In the data below, find the line containing "facköversättare, alla med"; reproduce that line and all subsequent lines exactly, and nothing else.

BEGIN Input data

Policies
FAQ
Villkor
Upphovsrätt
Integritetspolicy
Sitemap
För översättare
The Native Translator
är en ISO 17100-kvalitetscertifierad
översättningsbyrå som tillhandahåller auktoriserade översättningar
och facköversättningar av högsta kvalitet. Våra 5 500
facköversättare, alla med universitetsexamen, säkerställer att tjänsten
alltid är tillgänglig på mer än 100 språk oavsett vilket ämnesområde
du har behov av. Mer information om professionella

END Input data

## Answer for this exercise
facköversättare, alla med universitetsexamen, säkerställer att tjänsten
alltid är tillgänglig på mer än 100 språk oavsett vilket ämnesområde
du har behov av. Mer information om professionella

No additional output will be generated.